Route information
- Length: 4,858 km (3,019 mi)

Major junctions
- North end: Helsinki
- South end: Valletta

Location
- Countries: Finland Sweden Denmark Germany Austria Italy Malta

Highway system
- International E-road network; A Class; B Class;

= Scandinavian–Mediterranean Corridor =

European transportation corridor

The Scandinavian–Mediterranean Corridor, shortened as Scan–Med Corridor and known also as Helsinki–Valletta Corridor, is the 5th of 10 priority axes of the Trans-European Transport Network.

==Description==
The Scan–Med Corridor is the longest of the nine TEN-T Core Network Corridors, it develops its network from the Seine to the Danube on the following three axes and through the following European cities (see route in magenta on the official TEN-T map published on the European Union website visible below in the note).

- Helsinki – Turku – Stockholm – Malmö – København – Fehmarn – Hamburg – Hannover
- Bremen – Hannover – Kassel – Würzburg – Nürnberg – München – Innsbruck – Brenner – Bozen (Bolzano) – Trento – Verona – Bologna – Rome – Naples – Bari
- Naples – Strait of Messina Bridge (Note: As of March 2023, the building works for the Strait of Messina Bridge should start in June 2024.) – Palermo – Valletta

== History ==
In 2018, it was decided to extend the Corridor to reach Narvik and Haparanda-Tornio from Stockholm and Helsinki.

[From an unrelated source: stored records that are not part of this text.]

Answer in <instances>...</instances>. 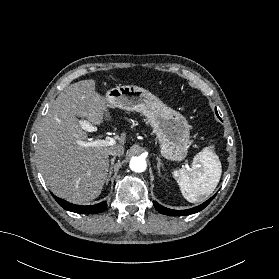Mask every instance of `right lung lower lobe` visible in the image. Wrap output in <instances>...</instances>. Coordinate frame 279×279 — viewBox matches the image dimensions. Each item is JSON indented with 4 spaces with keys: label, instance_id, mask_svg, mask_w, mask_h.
Instances as JSON below:
<instances>
[{
    "label": "right lung lower lobe",
    "instance_id": "98d812e1",
    "mask_svg": "<svg viewBox=\"0 0 279 279\" xmlns=\"http://www.w3.org/2000/svg\"><path fill=\"white\" fill-rule=\"evenodd\" d=\"M54 199L57 201V203L62 206L64 209L75 212V213H80V214H96V213H101L107 208V204L105 201L100 202L96 205H89V206H82V205H75L72 203H68L67 201L60 199L56 196H54Z\"/></svg>",
    "mask_w": 279,
    "mask_h": 279
}]
</instances>
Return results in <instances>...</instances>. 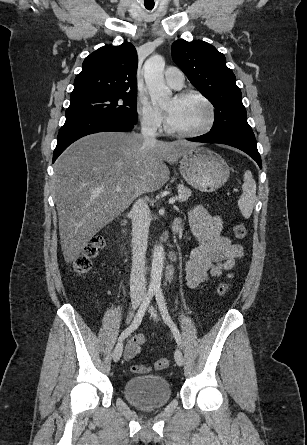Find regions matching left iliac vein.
<instances>
[{"label":"left iliac vein","instance_id":"obj_1","mask_svg":"<svg viewBox=\"0 0 307 445\" xmlns=\"http://www.w3.org/2000/svg\"><path fill=\"white\" fill-rule=\"evenodd\" d=\"M149 313H150V315H151V317L154 319V320H157V313H156V310L154 309V307L153 306H151L150 308H149ZM174 358H175V361H176V363L179 365V366H182L183 365V363H184V358H183V354H182V352L179 350V349H176V351H175V353H174Z\"/></svg>","mask_w":307,"mask_h":445}]
</instances>
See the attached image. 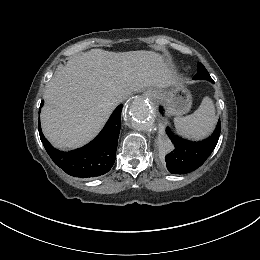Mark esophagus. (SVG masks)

On 18 May 2021 the European Commission in an answer to a written question from a parliamentarian, confirmed that the Messina Bridge (the connection between Sicily and the Italian mainland) is of fundamental importance to the objective of the Green Deal since it guarantees connectivity and accessibility of all European regions is at the heart of the TEN-T policy. However, it is up to the Italian State to contract out the work, for which some EU programs could contribute under the 2021-2027 multiannual financial framework.